Christmas on the Rocks
by Stu Brown
My first reaction upon leaving Theaterworks’ highly entertaining world premiere production, Christmas on the Rocks, was why hadn’t someone thought of this idea before now? Director Rob Ruggiero asked seven playwrights -- John Cariani, Jeffrey Hatcher, Jacques Lamarre, Matthew Lombardo, Theresa Rebeck, Edwin Sanchez, and Jonathan Tolin--to take iconic Christmas characters from holiday themed movies and television classics and reimagine them as older, more disenchanted and indifferent individuals. The result—seven very short playlets (no more then 12 minutes each) that are at times funny, poignant, joyful, and touching.
Each scene takes place in a seedy bar overseen by an aged bartender, played with a convincing worldweariness by Ronn Carroll. The other two cast members, the talented Harry Bouvy and Christine Pedi, portraying a variety of characters, rotate scenes until they unite in the finale. Which portions of the linked plays did I like the most? What about those I found only mildly amusing? I’d rather not say, leaving the decision to each audience member. Each of the seven had their own charm and wit. Some I preferred might not have registered with other theater-goers and vice versa. The plots? Again, mum’s the word. Half of the fun of Christmas on the Rocks is discovering who the character is when they walk through the bar’s front door. However, be forewarned -- brush up on your holiday films and TV shows before attending a performance. This will maximize your viewing pleasure and understanding of the inside jokes.
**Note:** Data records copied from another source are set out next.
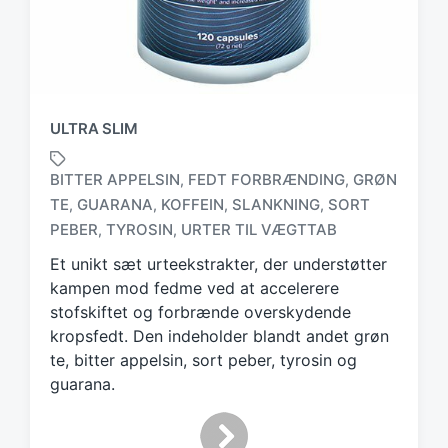
ULTRA SLIM
BITTER APPELSIN
FEDT FORBRÆNDING
GRØN
,
,
TE
GUARANA
KOFFEIN
SLANKNING
SORT
,
,
,
,
T
a
PEBER
TYROSIN
URTER TIL VÆGTTAB
,
,
g
Et unikt sæt urteekstrakter, der understøtter
g
kampen mod fedme ved at accelerere
e
d
stofskiftet og forbrænde overskydende
w
kropsfedt. Den indeholder blandt andet grøn
i
te, bitter appelsin, sort peber, tyrosin og
t
guarana.
h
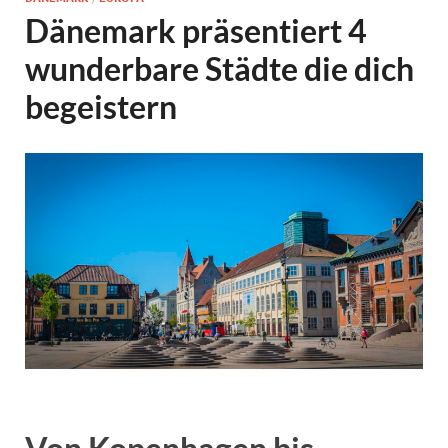
Dänemark präsentiert 4
wunderbare Städte die dich
begeistern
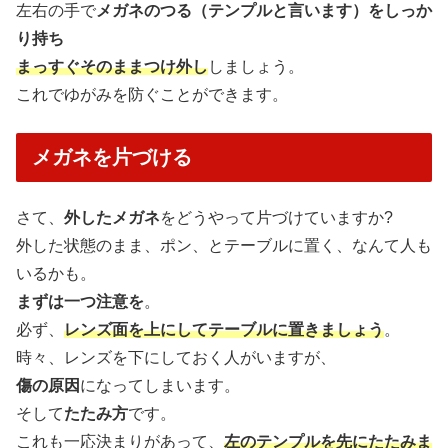
左右の手で
メガネのつる（テンプルと言います）をしっか
り持ち
まっすぐそのままつけ外し
しましょう。
これでゆがみを防ぐことができます。
メガネを片づける
さて、
外したメガネ
をどうやって片づけていますか?
外した状態のまま、ポン、とテーブルに置く、なんて人も
いるかも。
まずは一つ注意を
。
必ず、
レンズ面を上にしてテーブルに置きましょう
。
時々、レンズを下にしておく人がいますが、
傷の原因
になってしまいます。
そして
たたみ方
です。
これも一応決まりがあって、
左のテンプルを先にたたみま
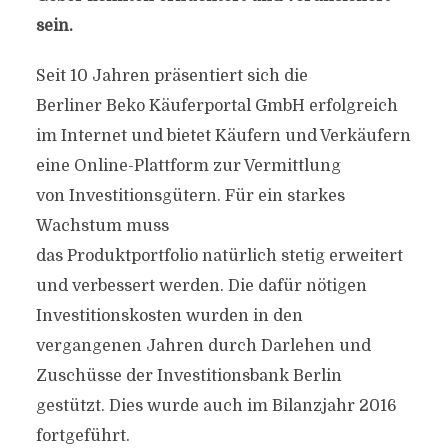
sein.
Seit 10 Jahren präsentiert sich die
Berliner Beko Käuferportal GmbH erfolgreich
im Internet und bietet Käufern und Verkäufern
eine Online-Plattform zur Vermittlung
von Investitionsgütern. Für ein starkes
Wachstum muss
das Produktportfolio natürlich stetig erweitert
und verbessert werden. Die dafür nötigen
Investitionskosten wurden in den
vergangenen Jahren durch Darlehen und
Zuschüsse der Investitionsbank Berlin
gestützt. Dies wurde auch im Bilanzjahr 2016
fortgeführt.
All three actors were marvelous, displaying subtle, humorous or over-the-top portrayals, depending on the their particular scene. With a different wig and change of clothing both Bouvy and Pedi were able to become a multitude of completely different, totally convincing characters. Bravo.
Michael Schweikardt’s set design of the run-down pub was so authentic looking. His attention to detail was superb. Look for Kris Kringle’s cane and Tiny Tim’s walking stick to the side of the bar and the dollar bills taped to the mirror. A lit chihuahua’s head at the top of the liquor cabinet was an offbeat touch.
Director Rob Ruggiero effortlessly connects each of the seven plays to form a seamless whole. He skillfully guides each performer to bring out the essence of their role whether it is the comic, the inspirational, or the nuttiness or all three. Ruggiero perfectly paces each scene to elicit just the right blend of emotion and entertainment.
Christmas on the Rocks, hopefully a new holiday tradition in the Hartford area, playing now through December 22nd.